Everything from the first line of the material to the line containing "menindak dugaan pelanggaran", inclusive, must be given again exactly; no pictures, and nothing past that line.

^^^^

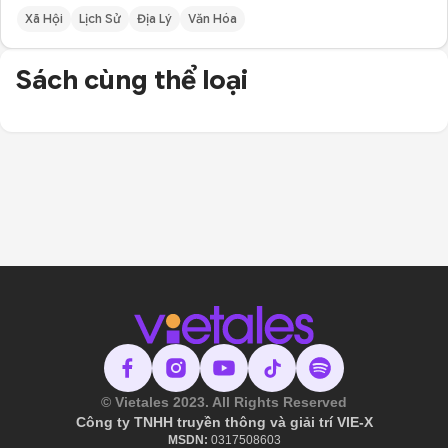
Xã Hội
Lịch Sử
Địa Lý
Văn Hóa
Sách cùng thể loại
© Vietales 2023. All Rights Reserved
Công ty TNHH truyền thông và giải trí VIE-X
MSDN:
​ 0317508603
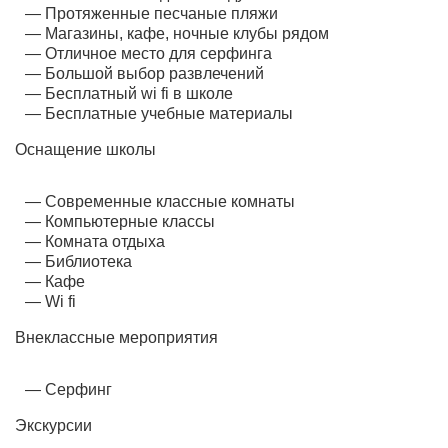
Протяженные песчаные пляжи
Магазины, кафе, ночные клубы рядом
Отличное место для серфинга
Большой выбор развлечений
Бесплатный wi fi в школе
Бесплатные учебные материалы
Оснащение школы
Современные классные комнаты
Компьютерные классы
Комната отдыха
Библиотека
Кафе
Wi fi
Внеклассные мероприятия
Серфинг
Экскурсии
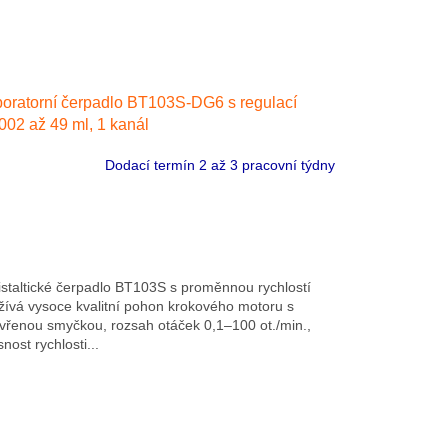
oratorní čerpadlo BT103S-DG6 s regulací
002 až 49 ml, 1 kanál
Dodací termín 2 až 3 pracovní týdny
istaltické čerpadlo BT103S s proměnnou rychlostí
žívá vysoce kvalitní pohon krokového motoru s
vřenou smyčkou, rozsah otáček 0,1–100 ot./min.,
nost rychlosti...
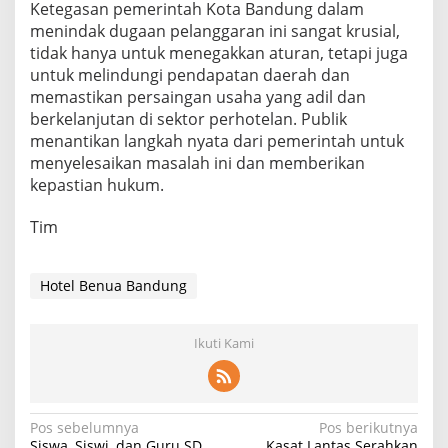
Ketegasan pemerintah Kota Bandung dalam
menindak dugaan pelanggaran ini sangat krusial,
tidak hanya untuk menegakkan aturan, tetapi juga
untuk melindungi pendapatan daerah dan
memastikan persaingan usaha yang adil dan
berkelanjutan di sektor perhotelan. Publik
menantikan langkah nyata dari pemerintah untuk
menyelesaikan masalah ini dan memberikan
kepastian hukum.
Tim
Hotel Benua Bandung
Ikuti Kami
Navigasi
Pos sebelumnya
Pos berikutnya
Siswa, Siswi, dan Guru SD
Kasat Lantas Serahkan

^^^^

Response to this task
Xã Hội
Lịch Sử
Địa Lý
Văn Hóa
Sách cùng thể loại
© Vietales 2023. All Rights Reserved
Công ty TNHH truyền thông và giải trí VIE-X
MSDN:
​ 0317508603
Протяженные песчаные пляжи
Магазины, кафе, ночные клубы рядом
Отличное место для серфинга
Большой выбор развлечений
Бесплатный wi fi в школе
Бесплатные учебные материалы
Оснащение школы
Современные классные комнаты
Компьютерные классы
Комната отдыха
Библиотека
Кафе
Wi fi
Внеклассные мероприятия
Серфинг
Экскурсии
oratorní čerpadlo BT103S-DG6 s regulací
002 až 49 ml, 1 kanál
Dodací termín 2 až 3 pracovní týdny
istaltické čerpadlo BT103S s proměnnou rychlostí
žívá vysoce kvalitní pohon krokového motoru s
vřenou smyčkou, rozsah otáček 0,1–100 ot./min.,
nost rychlosti...
Ketegasan pemerintah Kota Bandung dalam
menindak dugaan pelanggaran ini sangat krusial,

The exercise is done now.